> [DESCRIPTION OF THE TASK]:
Within the data below, find the string "engagement" and return each line where it occurs.
STUDY MATERIAL START
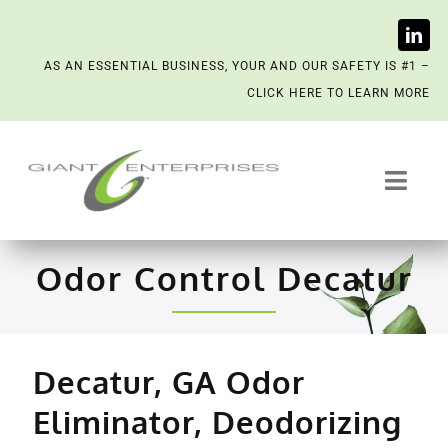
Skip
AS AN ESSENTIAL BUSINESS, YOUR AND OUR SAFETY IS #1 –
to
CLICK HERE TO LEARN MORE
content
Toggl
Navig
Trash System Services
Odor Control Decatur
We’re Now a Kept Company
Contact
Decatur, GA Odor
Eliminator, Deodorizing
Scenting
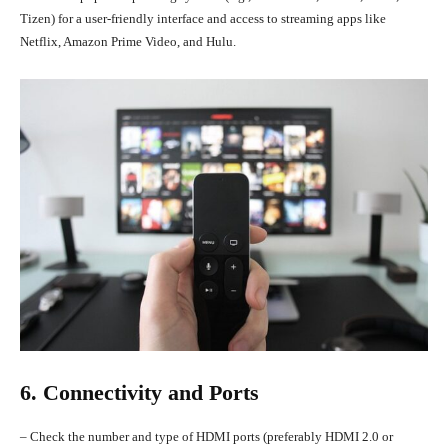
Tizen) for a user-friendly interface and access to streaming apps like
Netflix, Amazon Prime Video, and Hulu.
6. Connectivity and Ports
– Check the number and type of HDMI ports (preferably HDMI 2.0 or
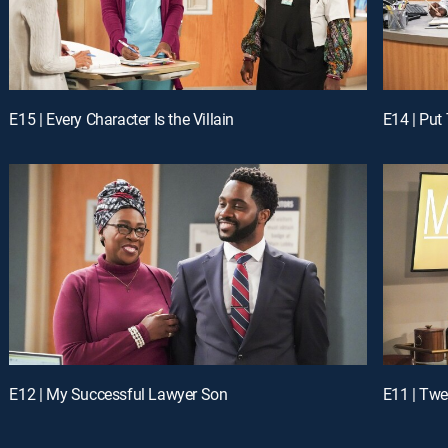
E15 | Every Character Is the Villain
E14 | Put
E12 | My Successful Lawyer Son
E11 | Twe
STUDY MATERIAL END
STUDY MATERIAL START
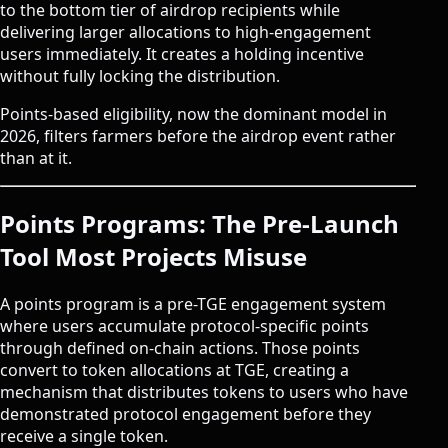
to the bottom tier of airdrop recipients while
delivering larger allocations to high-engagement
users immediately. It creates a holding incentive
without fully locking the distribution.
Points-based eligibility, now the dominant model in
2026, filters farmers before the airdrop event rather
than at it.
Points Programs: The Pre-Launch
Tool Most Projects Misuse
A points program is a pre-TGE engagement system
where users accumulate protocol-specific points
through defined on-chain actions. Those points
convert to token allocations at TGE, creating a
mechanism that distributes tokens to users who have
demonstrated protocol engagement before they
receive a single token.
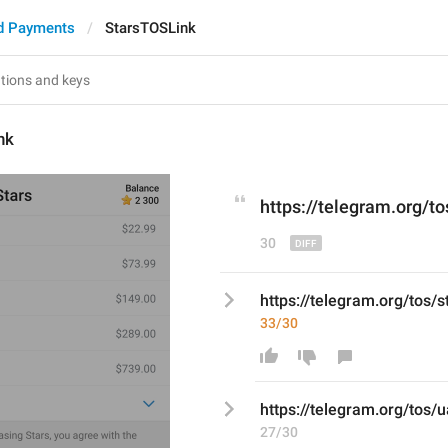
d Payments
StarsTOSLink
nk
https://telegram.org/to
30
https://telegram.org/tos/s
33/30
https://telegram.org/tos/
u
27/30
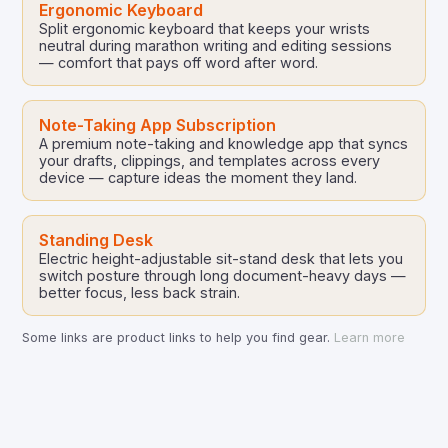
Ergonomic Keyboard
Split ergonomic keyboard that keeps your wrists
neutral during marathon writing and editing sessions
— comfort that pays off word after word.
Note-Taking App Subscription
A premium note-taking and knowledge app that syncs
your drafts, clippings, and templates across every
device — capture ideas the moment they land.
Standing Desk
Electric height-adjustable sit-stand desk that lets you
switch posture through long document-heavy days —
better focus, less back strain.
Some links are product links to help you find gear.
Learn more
STUDY MATERIAL END
> [TASK RESULT]:
delivering larger allocations to high-engagement
A points program is a pre-TGE engagement system
demonstrated protocol engagement before they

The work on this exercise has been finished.